Last piece. The executive summary used to be free-form prose the model wrote however it liked — which means it could drift right back into hallucinating numbers, the exact problem we spent Tutorial 2 killing. So the narrative distiller flips it: build a deterministic skeleton from the verified findings (counts by severity, the new/changed/resolved deltas, the top issues), and hand the model only those facts with a “rewrite this, invent nothing” instruction.

async def distill_narrative(self, audit_result, findings, prior_findings=None):
    skeleton = self._narrative_skeleton(audit_result, findings, prior_findings or [])
    if self._provider is None:
        return skeleton                       # no model? the skeleton is already a real summary
    return await self._provider.analyze(_NARRATIVE_SYSTEM, skeleton)
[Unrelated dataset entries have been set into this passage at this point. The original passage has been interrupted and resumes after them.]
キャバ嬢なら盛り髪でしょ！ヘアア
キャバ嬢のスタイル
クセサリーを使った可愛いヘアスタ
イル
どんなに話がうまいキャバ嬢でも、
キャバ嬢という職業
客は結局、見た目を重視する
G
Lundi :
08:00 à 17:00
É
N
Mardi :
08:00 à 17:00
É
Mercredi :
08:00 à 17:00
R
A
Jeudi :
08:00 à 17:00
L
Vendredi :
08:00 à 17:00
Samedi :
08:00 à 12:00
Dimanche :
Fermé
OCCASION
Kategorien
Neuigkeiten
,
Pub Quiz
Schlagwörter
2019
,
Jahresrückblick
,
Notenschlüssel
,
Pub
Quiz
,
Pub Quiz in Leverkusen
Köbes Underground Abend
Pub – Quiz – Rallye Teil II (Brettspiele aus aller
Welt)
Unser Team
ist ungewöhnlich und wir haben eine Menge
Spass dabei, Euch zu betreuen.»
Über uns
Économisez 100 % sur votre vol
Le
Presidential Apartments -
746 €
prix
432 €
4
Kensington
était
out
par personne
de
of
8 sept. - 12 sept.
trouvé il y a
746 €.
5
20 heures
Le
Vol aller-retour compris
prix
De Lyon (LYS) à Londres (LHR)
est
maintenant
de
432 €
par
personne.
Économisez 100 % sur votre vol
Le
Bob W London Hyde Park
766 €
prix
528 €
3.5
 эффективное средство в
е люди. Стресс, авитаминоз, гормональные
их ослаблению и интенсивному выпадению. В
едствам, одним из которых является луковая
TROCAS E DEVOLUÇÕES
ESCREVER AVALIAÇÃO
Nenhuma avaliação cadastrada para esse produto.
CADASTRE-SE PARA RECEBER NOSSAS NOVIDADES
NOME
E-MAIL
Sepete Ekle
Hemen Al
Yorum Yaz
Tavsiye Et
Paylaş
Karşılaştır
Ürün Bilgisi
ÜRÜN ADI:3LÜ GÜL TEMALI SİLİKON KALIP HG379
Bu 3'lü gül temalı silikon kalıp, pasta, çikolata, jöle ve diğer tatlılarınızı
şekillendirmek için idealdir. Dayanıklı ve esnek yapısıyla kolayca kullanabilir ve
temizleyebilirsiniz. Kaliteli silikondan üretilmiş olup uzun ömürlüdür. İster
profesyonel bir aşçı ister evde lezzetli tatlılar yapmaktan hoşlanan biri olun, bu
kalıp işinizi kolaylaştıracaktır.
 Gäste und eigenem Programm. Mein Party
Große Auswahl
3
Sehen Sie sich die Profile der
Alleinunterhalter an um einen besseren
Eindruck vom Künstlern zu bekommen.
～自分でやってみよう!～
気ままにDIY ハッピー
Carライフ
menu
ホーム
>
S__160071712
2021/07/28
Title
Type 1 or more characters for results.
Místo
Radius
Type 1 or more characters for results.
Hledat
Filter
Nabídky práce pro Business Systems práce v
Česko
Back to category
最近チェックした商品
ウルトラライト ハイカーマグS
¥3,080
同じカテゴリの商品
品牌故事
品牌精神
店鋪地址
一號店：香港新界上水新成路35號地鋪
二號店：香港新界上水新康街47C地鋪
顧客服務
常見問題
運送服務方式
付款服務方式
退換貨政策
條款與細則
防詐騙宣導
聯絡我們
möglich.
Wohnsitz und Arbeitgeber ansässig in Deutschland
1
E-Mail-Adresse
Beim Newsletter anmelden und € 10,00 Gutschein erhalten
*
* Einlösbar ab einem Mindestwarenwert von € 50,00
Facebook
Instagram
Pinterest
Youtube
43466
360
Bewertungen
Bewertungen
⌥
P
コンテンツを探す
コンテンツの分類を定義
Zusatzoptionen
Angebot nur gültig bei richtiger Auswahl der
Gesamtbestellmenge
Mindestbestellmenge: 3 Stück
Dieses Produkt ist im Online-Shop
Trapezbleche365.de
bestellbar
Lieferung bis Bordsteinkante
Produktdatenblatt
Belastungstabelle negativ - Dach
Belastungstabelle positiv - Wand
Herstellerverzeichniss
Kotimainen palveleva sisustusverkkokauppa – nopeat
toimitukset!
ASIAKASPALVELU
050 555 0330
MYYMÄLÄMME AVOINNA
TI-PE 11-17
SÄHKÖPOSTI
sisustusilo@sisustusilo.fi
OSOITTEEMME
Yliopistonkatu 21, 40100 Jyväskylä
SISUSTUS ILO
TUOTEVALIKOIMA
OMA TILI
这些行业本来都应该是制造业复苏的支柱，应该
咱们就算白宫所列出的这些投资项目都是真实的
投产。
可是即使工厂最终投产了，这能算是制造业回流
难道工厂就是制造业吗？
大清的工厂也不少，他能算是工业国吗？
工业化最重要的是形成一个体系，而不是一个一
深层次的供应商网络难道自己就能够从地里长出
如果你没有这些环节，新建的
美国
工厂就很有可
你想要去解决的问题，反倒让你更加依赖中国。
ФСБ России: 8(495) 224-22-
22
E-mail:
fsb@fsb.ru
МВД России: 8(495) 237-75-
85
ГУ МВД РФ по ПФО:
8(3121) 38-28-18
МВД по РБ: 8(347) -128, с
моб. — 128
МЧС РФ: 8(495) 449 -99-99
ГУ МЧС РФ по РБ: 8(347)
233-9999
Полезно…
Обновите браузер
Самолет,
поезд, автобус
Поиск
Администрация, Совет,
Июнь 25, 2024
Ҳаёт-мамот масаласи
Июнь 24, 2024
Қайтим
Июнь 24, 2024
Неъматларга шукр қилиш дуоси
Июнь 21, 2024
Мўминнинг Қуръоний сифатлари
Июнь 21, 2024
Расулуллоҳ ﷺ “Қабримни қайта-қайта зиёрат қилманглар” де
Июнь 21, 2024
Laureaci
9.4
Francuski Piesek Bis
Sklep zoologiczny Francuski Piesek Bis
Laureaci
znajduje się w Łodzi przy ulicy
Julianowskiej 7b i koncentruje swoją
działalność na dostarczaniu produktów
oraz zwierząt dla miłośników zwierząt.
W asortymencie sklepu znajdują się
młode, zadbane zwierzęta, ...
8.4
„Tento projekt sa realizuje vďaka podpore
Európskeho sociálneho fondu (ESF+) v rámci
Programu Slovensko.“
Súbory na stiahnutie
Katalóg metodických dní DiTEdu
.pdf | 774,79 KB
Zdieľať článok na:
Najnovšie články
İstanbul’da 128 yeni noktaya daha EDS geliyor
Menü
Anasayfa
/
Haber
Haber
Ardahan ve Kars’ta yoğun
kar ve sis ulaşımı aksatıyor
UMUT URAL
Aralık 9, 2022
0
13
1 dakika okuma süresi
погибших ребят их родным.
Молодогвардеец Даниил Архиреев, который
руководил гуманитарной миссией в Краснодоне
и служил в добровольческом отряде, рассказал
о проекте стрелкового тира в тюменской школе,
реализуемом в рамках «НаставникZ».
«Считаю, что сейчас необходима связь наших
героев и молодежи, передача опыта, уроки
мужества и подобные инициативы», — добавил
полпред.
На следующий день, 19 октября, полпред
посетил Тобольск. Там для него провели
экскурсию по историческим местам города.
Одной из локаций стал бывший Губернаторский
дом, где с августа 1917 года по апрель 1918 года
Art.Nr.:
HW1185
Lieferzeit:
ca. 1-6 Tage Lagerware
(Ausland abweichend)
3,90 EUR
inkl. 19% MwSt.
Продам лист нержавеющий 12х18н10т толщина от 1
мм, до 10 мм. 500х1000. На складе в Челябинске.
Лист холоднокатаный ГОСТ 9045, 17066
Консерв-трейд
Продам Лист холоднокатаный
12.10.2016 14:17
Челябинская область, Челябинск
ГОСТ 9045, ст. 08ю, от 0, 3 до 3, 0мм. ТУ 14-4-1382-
The model polishes the prose; it never sources the facts. And with no provider configured at all, you still get a usable summary — the deterministic skeleton stands on its own. The AI is a writing assistant here, not a source of truth. That’s the right job for it.

Run it

git checkout tutorial-3-memory-complete
pytest tests/unit/test_memory.py tests/unit/test_distill_narrative.py -v
pytest tests/unit/test_engine.py -k "across_audits or incremental" -v

test_engine_tracks_findings_across_audits proves a finding seen in audit 2 carries first_seen_audit from audit 1. test_engine_incremental_skips_llm_on_unchanged_rerun proves the second run is cheaper. Those two tests are memory and cost, respectively, made real.

You built it

Three tutorials ago, the tool piped data to a model and trusted the output. Now it emits structured findings, grounds every cited number against reality for free, juries the judgment calls across multiple models, remembers what it found last time, tells you what changed, and refuses to pay to re-discover the unchanged. That’s not “AI-powered” as a sticker. It’s AI used like you’d use any other component you don’t fully trust: with verification, memory, and a budget.

If you want the story of how the whole thing got built — the spec, the plans, the fresh-subagent- per-task loop, and every bug the reviews caught (there were good ones) — that’s in the build logs under docs/build-log/, and it’s the subject of the companion write-up. Go break something.